§ TASK DETAILS
Tally every line below where "прямой" appears, then report the total alone.

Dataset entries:

---

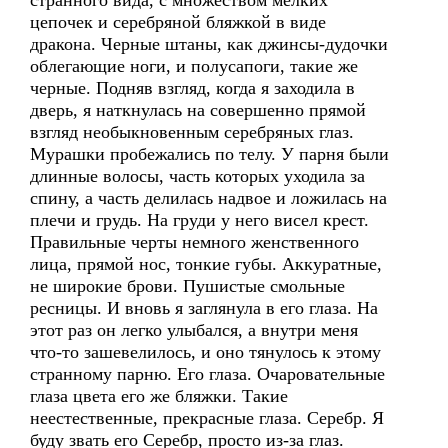
странного вида, с множеством мелких
цепочек и серебряной бляжкой в виде
дракона. Черные штаны, как джинсы-дудочки
облегающие ноги, и полусапоги, такие же
черные. Подняв взгляд, когда я заходила в
дверь, я наткнулась на совершенно прямой
взгляд необыкновенным серебряных глаз.
Мурашки пробежались по телу. У парня были
длинные волосы, часть которых уходила за
спину, а часть делилась надвое и ложилась на
плечи и грудь. На груди у него висел крест.
Правильные черты немного женственного
лица, прямой нос, тонкие губы. Аккуратные,
не широкие брови. Пушистые смольные
ресницы. И вновь я заглянула в его глаза. На
этот раз он легко улыбался, а внутри меня
что-то зашевелилось, и оно тянулось к этому
странному парню. Его глаза. Очаровательные
глаза цвета его же бляжки. Такие
неестественные, прекрасные глаза. Серебр. Я
буду звать его Серебр, просто из-за глаз.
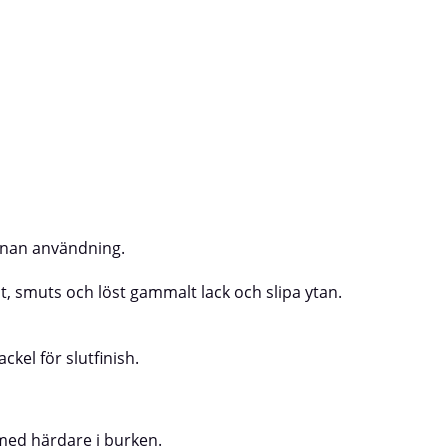
material som blandats med härdare 
nnan användning.
ost, smuts och löst gammalt lack och slipa ytan.
ckel för slutfinish.
med härdare i burken.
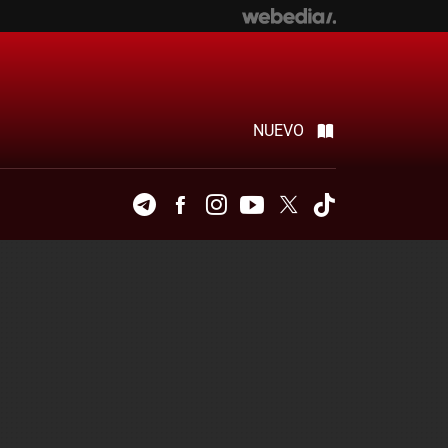
NUEVO
Telegram
Facebook
Instagram
Youtube
Twitter
Tiktok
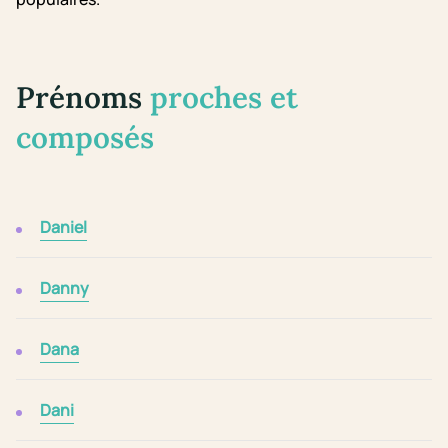
Prénoms
proches et
composés
Daniel
Danny
Dana
Dani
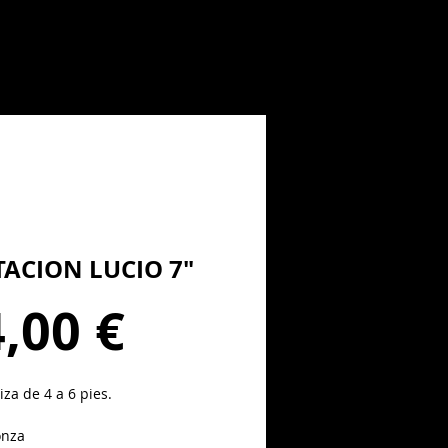
TACION LUCIO 7"
Precio
,00 €
za de 4 a 6 pies.
onza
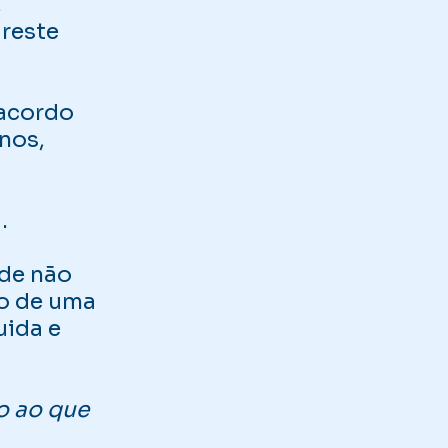
,
 reste
 acordo
nos,
.
 de não
to de uma
uida e
o ao que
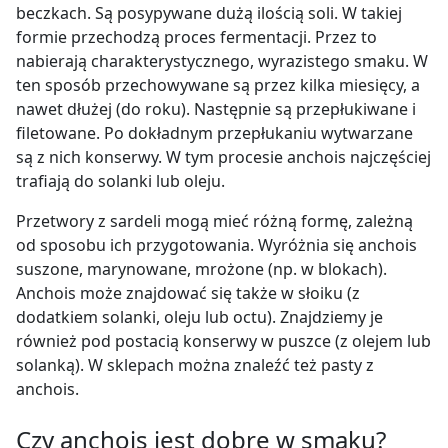
beczkach. Są posypywane dużą ilością soli. W takiej
formie przechodzą proces fermentacji. Przez to
nabierają charakterystycznego, wyrazistego smaku. W
ten sposób przechowywane są przez kilka miesięcy, a
nawet dłużej (do roku). Następnie są przepłukiwane i
filetowane. Po dokładnym przepłukaniu wytwarzane
są z nich konserwy. W tym procesie anchois najczęściej
trafiają do solanki lub oleju.
Przetwory z sardeli mogą mieć różną formę, zależną
od sposobu ich przygotowania. Wyróżnia się anchois
suszone, marynowane, mrożone (np. w blokach).
Anchois może znajdować się także w słoiku (z
dodatkiem solanki, oleju lub octu). Znajdziemy je
również pod postacią konserwy w puszce (z olejem lub
solanką). W sklepach można znaleźć też pasty z
anchois.
Czy anchois jest dobre w smaku?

---

§ SOLUTION TO THIS TASK
2